▼

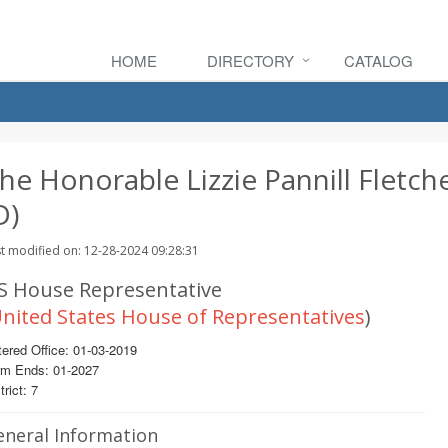
HOME
DIRECTORY
CATALOG
he Honorable Lizzie Pannill Fletch
D)
t modified on: 12-28-2024 09:28:31
S House Representative
nited States House of Representatives
)
ered Office: 01-03-2019
rm Ends: 01-2027
trict: 7
eneral Information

▲

• _Task statement_
Take the lines from the one containing "S House Representative" to the last line of the material above and write them out exactly.

• _Task output_
S House Representative
nited States House of Representatives
)
ered Office: 01-03-2019
rm Ends: 01-2027
trict: 7
eneral Information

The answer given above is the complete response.